— Assigned task —
The answer is all of the data repeated exactly, with each picture omitted.

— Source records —
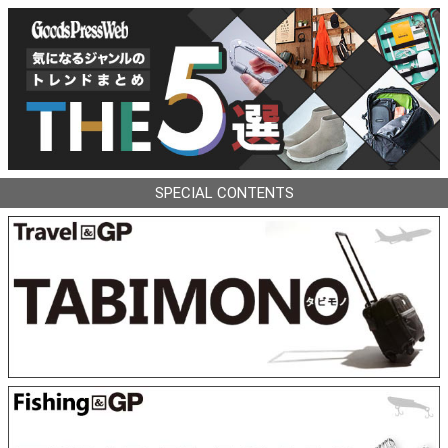
SPECIAL CONTENTS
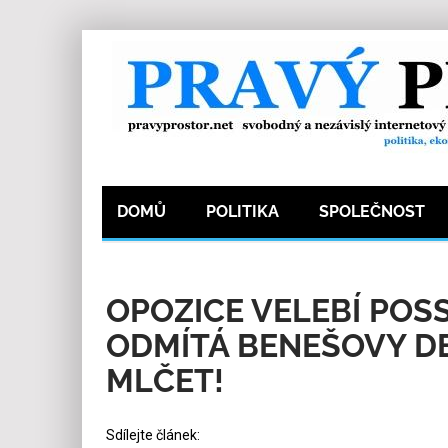
DOMŮ
POLITIKA
SPOLEČNOST
15.5.2026
Redakce
17
Kategorie:
Politika
OPOZICE VELEBÍ POSS
ODMÍTÁ BENEŠOVY DE
MLČET!
Sdílejte článek:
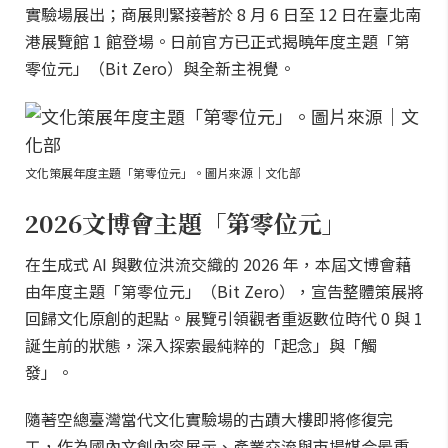
實驗場展出；商展則緊接著於 8 月 6 日至 12 日在臺北南
港展覽館 1 館登場。日前官方已正式揭曉年度主題「第
零位元」（Bit Zero）與全新主視覺。
文化策展年度主題「第零位元」。圖片來源｜文化部
2026文博會主題「第零位元」
在生成式 AI 與數位洪流交織的 2026 年，本屆文博會藉
由年度主題「第零位元」（Bit Zero），宣告整體策展將
回歸文化原創的起點。展覽引領觀者重返數位時代 0 與 1
誕生前的狀態，深入探索最純粹的「起念」與「觸
發」。
隨著空總臺灣當代文化實驗場的古蹟大樓即將修復完
工，作為國內文創內容展示、產業交流與市場媒合最重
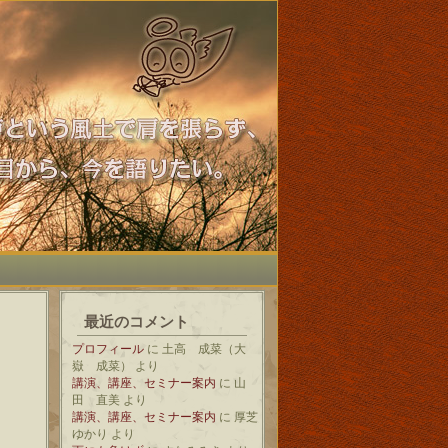
最近のコメント
プロフィール
に
土高 成菜（大
嶽 成菜）
より
講演、講座、セミナー案内
に
山
田 直美
より
講演、講座、セミナー案内
に
厚芝
ゆかり
より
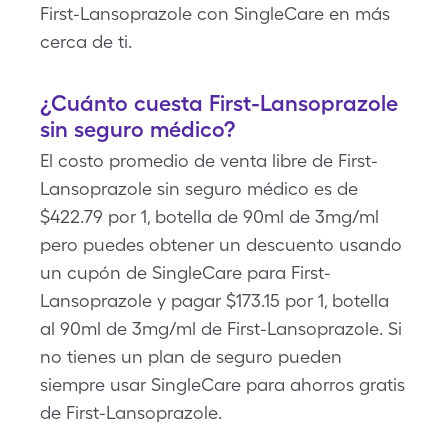
First-Lansoprazole con SingleCare en más
cerca de ti.
¿Cuánto cuesta First-Lansoprazole
sin seguro médico?
El costo promedio de venta libre de First-
Lansoprazole sin seguro médico es de
$422.79 por 1, botella de 90ml de 3mg/ml
pero puedes obtener un descuento usando
un cupón de SingleCare para First-
Lansoprazole y pagar $173.15 por 1, botella
al 90ml de 3mg/ml de First-Lansoprazole. Si
no tienes un plan de seguro pueden
siempre usar SingleCare para ahorros gratis
de First-Lansoprazole.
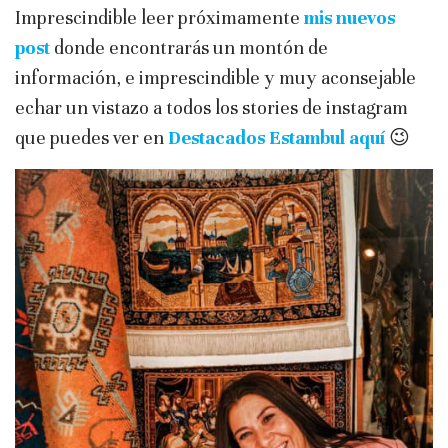
Imprescindible leer próximamente
mis nuevos
post
donde encontrarás un montón de
información, e imprescindible y muy aconsejable
echar un vistazo a todos los stories de instagram
que puedes ver en
Destacados Estambul aquí
😉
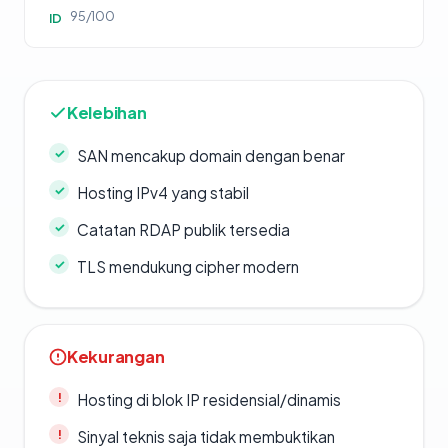
95/100
ID
Kelebihan
SAN mencakup domain dengan benar
Hosting IPv4 yang stabil
Catatan RDAP publik tersedia
TLS mendukung cipher modern
Kekurangan
Hosting di blok IP residensial/dinamis
Sinyal teknis saja tidak membuktikan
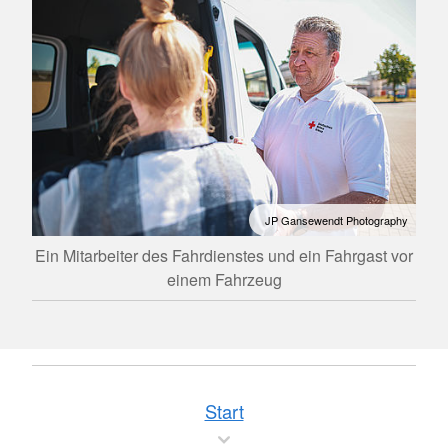
JP Gansewendt Photography
Ein Mitarbeiter des Fahrdienstes und ein Fahrgast vor
einem Fahrzeug
Start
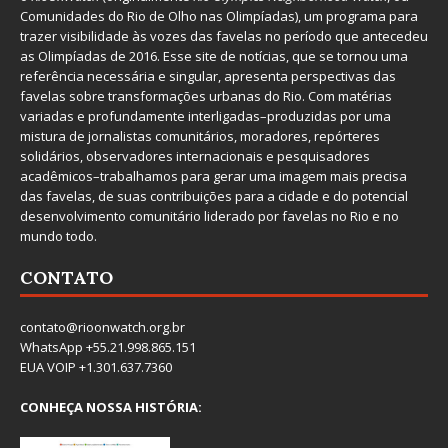
Comunidades do Rio de Olho nas Olimpíadas), um programa para
trazer visibilidade às vozes das favelas no período que antecedeu
as Olimpíadas de 2016. Esse site de notícias, que se tornou uma
referência necessária e singular, apresenta perspectivas das
favelas sobre transformações urbanas do Rio. Com matérias
variadas e profundamente interligadas–produzidas por uma
mistura de jornalistas comunitários, moradores, repórteres
solidários, observadores internacionais e pesquisadores
acadêmicos–trabalhamos para gerar uma imagem mais precisa
das favelas, de suas contribuições para a cidade e do potencial
desenvolvimento comunitário liderado por favelas no Rio e no
mundo todo.
CONTATO
contato@rioonwatch.org.br
WhatsApp +55.21.998.865.151
EUA VOIP +1.301.637.7360
CONHEÇA NOSSA HISTÓRIA:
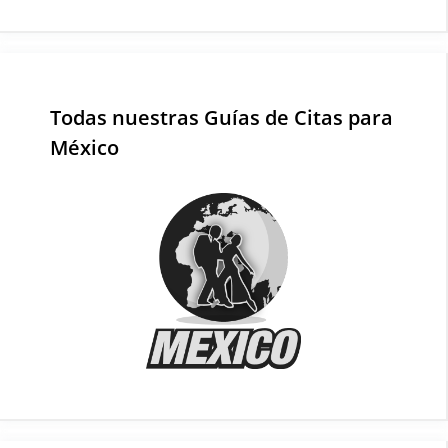
Todas nuestras Guías de Citas para
México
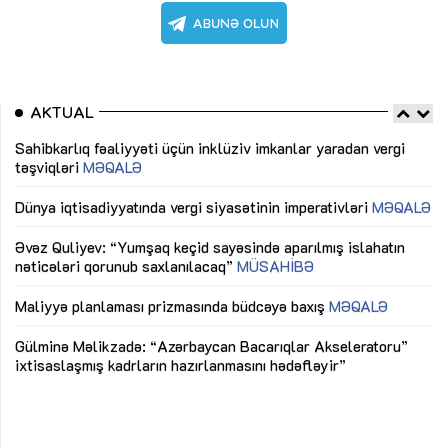
AKTUAL
Sahibkarlıq fəaliyyəti üçün inklüziv imkanlar yaradan vergi
“D
təşviqləri
MƏQALƏ
fə
lıq
Dünya iqtisadiyyatında vergi siyasətinin imperativləri
MƏQALƏ
Ni
mü
Əvəz Quliyev: “Yumşaq keçid sayəsində aparılmış islahatın
nəticələri qorunub saxlanılacaq”
MÜSAHİBƏ
Ay
ya
M
Maliyyə planlaması prizmasında büdcəyə baxış
MƏQALƏ
Az
Gülminə Məlikzadə: “Azərbaycan Bacarıqlar Akseleratoru”
ke
ixtisaslaşmış kadrların hazırlanmasını hədəfləyir”
Ay
su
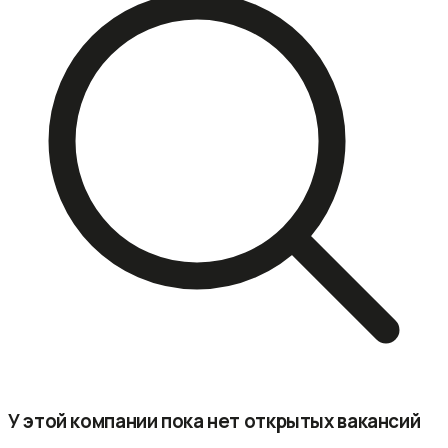
У этой компании пока нет открытых вакансий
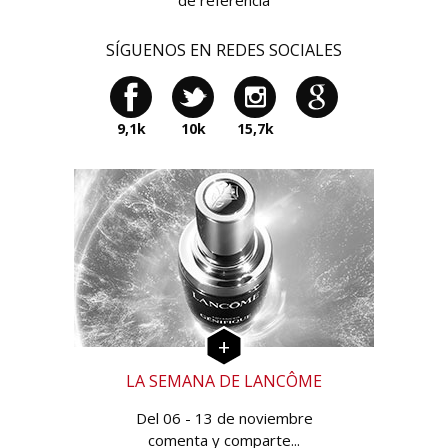
de referencia
SÍGUENOS EN REDES SOCIALES
9,1k
10k
15,7k
LA SEMANA DE LANCÔME
Del 06 - 13 de noviembre
comenta y comparte...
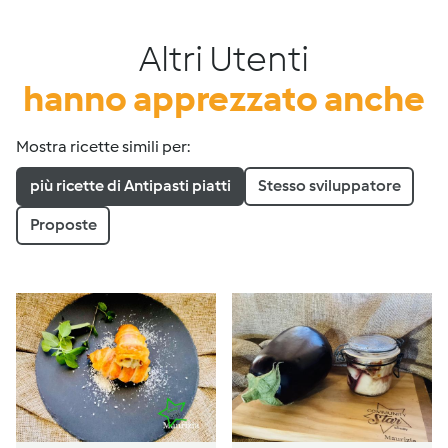
Altri Utenti
hanno apprezzato anche
Mostra ricette simili per:
più ricette di Antipasti piatti
Stesso sviluppatore
Proposte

— Solution below —
SPECIAL CONTENTS
DOMŮ
POLITIKA
SPOLEČNOST
15.5.2026
Redakce
17
Kategorie:
Politika
OPOZICE VELEBÍ POSS
ODMÍTÁ BENEŠOVY DE
MLČET!
Sdílejte článek:
實驗場展出；商展則緊接著於 8 月 6 日至 12 日在臺北南
港展覽館 1 館登場。日前官方已正式揭曉年度主題「第
零位元」（Bit Zero）與全新主視覺。
文化策展年度主題「第零位元」。圖片來源｜文化部
2026文博會主題「第零位元」
在生成式 AI 與數位洪流交織的 2026 年，本屆文博會藉
由年度主題「第零位元」（Bit Zero），宣告整體策展將
回歸文化原創的起點。展覽引領觀者重返數位時代 0 與 1
誕生前的狀態，深入探索最純粹的「起念」與「觸
發」。
隨著空總臺灣當代文化實驗場的古蹟大樓即將修復完
工，作為國內文創內容展示、產業交流與市場媒合最重
最近のコメント
プロフィール
に
土高 成菜（大
嶽 成菜）
より
講演、講座、セミナー案内
に
山
田 直美
より
講演、講座、セミナー案内
に
厚芝
ゆかり
より
First-Lansoprazole con SingleCare en más
cerca de ti.
¿Cuánto cuesta First-Lansoprazole
sin seguro médico?
El costo promedio de venta libre de First-
Lansoprazole sin seguro médico es de
$422.79 por 1, botella de 90ml de 3mg/ml
pero puedes obtener un descuento usando
un cupón de SingleCare para First-
Lansoprazole y pagar $173.15 por 1, botella
al 90ml de 3mg/ml de First-Lansoprazole. Si
no tienes un plan de seguro pueden
siempre usar SingleCare para ahorros gratis
de First-Lansoprazole.
Imprescindible leer próximamente
mis nuevos
post
donde encontrarás un montón de
información, e imprescindible y muy aconsejable
echar un vistazo a todos los stories de instagram
que puedes ver en
Destacados Estambul aquí
😉
95/100
ID
Kelebihan
SAN mencakup domain dengan benar
Hosting IPv4 yang stabil
Catatan RDAP publik tersedia
TLS mendukung cipher modern
Kekurangan
Hosting di blok IP residensial/dinamis
Sinyal teknis saja tidak membuktikan
JP Gansewendt Photography
Ein Mitarbeiter des Fahrdienstes und ein Fahrgast vor
einem Fahrzeug
Start
Comunidades do Rio de Olho nas Olimpíadas), um programa para
trazer visibilidade às vozes das favelas no período que antecedeu
as Olimpíadas de 2016. Esse site de notícias, que se tornou uma
referência necessária e singular, apresenta perspectivas das
favelas sobre transformações urbanas do Rio. Com matérias
variadas e profundamente interligadas–produzidas por uma
mistura de jornalistas comunitários, moradores, repórteres
solidários, observadores internacionais e pesquisadores
acadêmicos–trabalhamos para gerar uma imagem mais precisa
das favelas, de suas contribuições para a cidade e do potencial
desenvolvimento comunitário liderado por favelas no Rio e no
mundo todo.
CONTATO
contato@rioonwatch.org.br
WhatsApp +55.21.998.865.151
EUA VOIP +1.301.637.7360
CONHEÇA NOSSA HISTÓRIA:
Todas nuestras Guías de Citas para
México
AKTUAL
Sahibkarlıq fəaliyyəti üçün inklüziv imkanlar yaradan vergi
“D
təşviqləri
MƏQALƏ
fə
lıq
Dünya iqtisadiyyatında vergi siyasətinin imperativləri
MƏQALƏ
Ni
mü
Əvəz Quliyev: “Yumşaq keçid sayəsində aparılmış islahatın
nəticələri qorunub saxlanılacaq”
MÜSAHİBƏ
Ay
ya
M
Maliyyə planlaması prizmasında büdcəyə baxış
MƏQALƏ
Az
Gülminə Məlikzadə: “Azərbaycan Bacarıqlar Akseleratoru”
ke
ixtisaslaşmış kadrların hazırlanmasını hədəfləyir”
Ay
su
У этой компании пока нет открытых вакансий
de referencia
SÍGUENOS EN REDES SOCIALES
9,1k
10k
15,7k
LA SEMANA DE LANCÔME
Del 06 - 13 de noviembre
comenta y comparte...
Altri Utenti
hanno apprezzato anche
Mostra ricette simili per:
più ricette di Antipasti piatti
Stesso sviluppatore
Proposte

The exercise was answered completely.